I am sure that even if you are darn near perfect, you have that one friend whose story is that he/she always has a dramatic love life, the one whose story is that he/she always has trouble with a sibling, the one whose story is that she is constantly at odds with her weight, the one whose story is that his/her coworkers are terrible. And so on...


And then they come to you, time after time, to report that the new relationship, the one that started out so new and different, is just as wrought with drama as the last. They tell you that the brother/sister is still being a pain in their arse, that the weight came off and then came back, that the co-workers at yet another new job are still a bunch of meanies.


And of course what they report is the case because these people have become the story they tell. They will perpetuate their story because underlying it all is the question: who are they if they are not the one with the dramatic love life, the one with the weight struggle, the one with the –you fill in the blank here?


We become so intrinsically attached to these stories that we forget who we are without them. As a result, we are constantly repeating the same frustrating patterns.


And we do not recognize that because each cycle comes in a new package, wrapped in different paper if you will.


Take me for example. I am constantly trying to figure out my calling, my passion in terms of a career. I have defined my life by wanting to uncover this perfect career the way one might uncover a crock pot. And each and every new vocation I take on, ends in much the same way. The jobs have all been (vastly) different, the bosses have been across the map, but the result is almost always the same. I run on the hamster wheel without ever thinking maybe I need to hop off and run elsewhere.

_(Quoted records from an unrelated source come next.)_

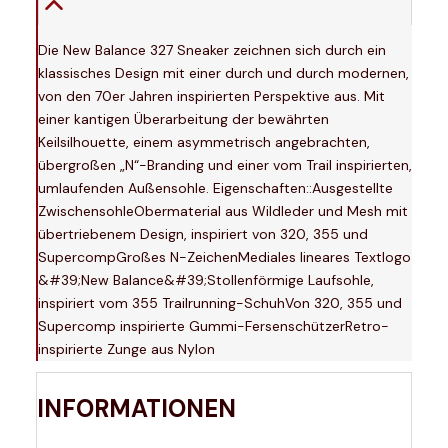
Die New Balance 327 Sneaker zeichnen sich durch ein
klassisches Design mit einer durch und durch modernen,
von den 70er Jahren inspirierten Perspektive aus. Mit
einer kantigen Überarbeitung der bewährten
Keilsilhouette, einem asymmetrisch angebrachten,
übergroßen „N“-Branding und einer vom Trail inspirierten,
umlaufenden Außensohle. Eigenschaften::Ausgestellte
ZwischensohleObermaterial aus Wildleder und Mesh mit
übertriebenem Design, inspiriert von 320, 355 und
SupercompGroßes N-ZeichenMediales lineares Textlogo
&#39;New Balance&#39;Stollenförmige Laufsohle,
inspiriert vom 355 Trailrunning-SchuhVon 320, 355 und
Supercomp inspirierte Gummi-FersenschützerRetro-
inspirierte Zunge aus Nylon
INFORMATIONEN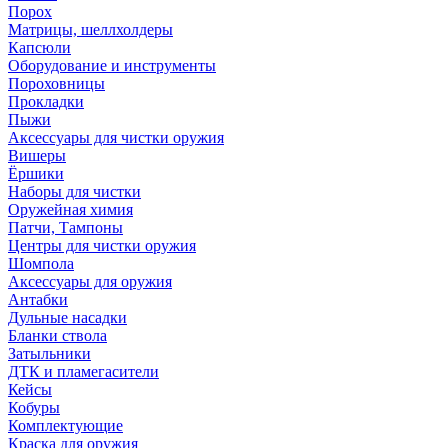
Порох
Матрицы, шеллхолдеры
Капсюли
Оборудование и инструменты
Пороховницы
Прокладки
Пыжи
Аксессуары для чистки оружия
Вишеры
Ёршики
Наборы для чистки
Оружейная химия
Патчи, Тампоны
Центры для чистки оружия
Шомпола
Аксессуары для оружия
Антабки
Дульные насадки
Бланки ствола
Затыльники
ДТК и пламегасители
Кейсы
Кобуры
Комплектующие
Краска для оружия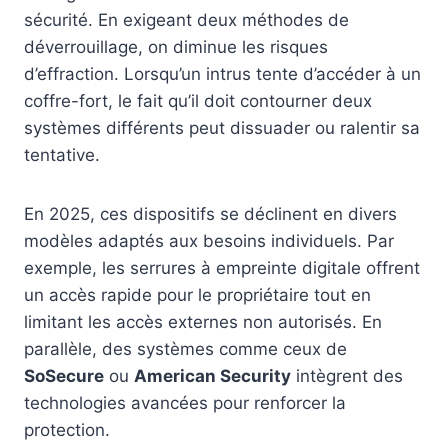
sécurité. En exigeant deux méthodes de
déverrouillage, on diminue les risques
d’effraction. Lorsqu’un intrus tente d’accéder à un
coffre-fort, le fait qu’il doit contourner deux
systèmes différents peut dissuader ou ralentir sa
tentative.
En 2025, ces dispositifs se déclinent en divers
modèles adaptés aux besoins individuels. Par
exemple, les serrures à empreinte digitale offrent
un accès rapide pour le propriétaire tout en
limitant les accès externes non autorisés. En
parallèle, des systèmes comme ceux de
SoSecure
ou
American Security
intègrent des
technologies avancées pour renforcer la
protection.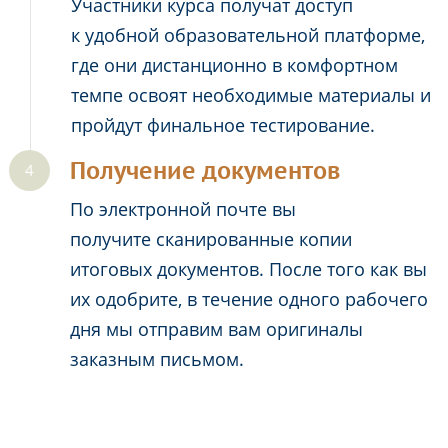
Участники курса получат доступ
к удобной образовательной платформе,
где они дистанционно в комфортном
темпе освоят необходимые материалы и
пройдут финальное тестирование.
Получение документов
По электронной почте вы
получите сканированные копии
итоговых документов. После того как вы
их одобрите, в течение одного рабочего
дня мы отправим вам оригиналы
заказным письмом.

Like around a park for example. That might offer some lovely fresh perspective.


So now, I invite you to take some time and think about your story, or stories.


Imagine how powerful it could be if you could flip your story around to be positive. If your new story is that you are the person with the exact life you want because it is the reality you have created for yourself. You can do that.


Really.


Oh and by the way, I hope you know I am not saying you are running on the wheel to nowhere or slamming your head into glass windows on purpose.


My wise and wonderful friend Kristyn has taught me that the truth is that we are all doing the best we can with what we have got. And breaking cycles might take some time because you always have the temptation to go back to what you know.


If what you know is a dramatic love life, or low self esteem, or weight issues, then yes, you will likely run back to that ratty old security blanket of a story whenever the going gets tough.


But you can create a new reality. Just know that it takes a conscious decision, some rigorous self examination, and the willingness to let the old story go. And it might be scary to let it go. Even if it is a bad and self-destructive story, it is yours and you have built a life around it. Who are you without it?


Well, I do not know, but I am excited to meet you. Now let’s jump off that hamster wheel, run around the park, and start writing a new story.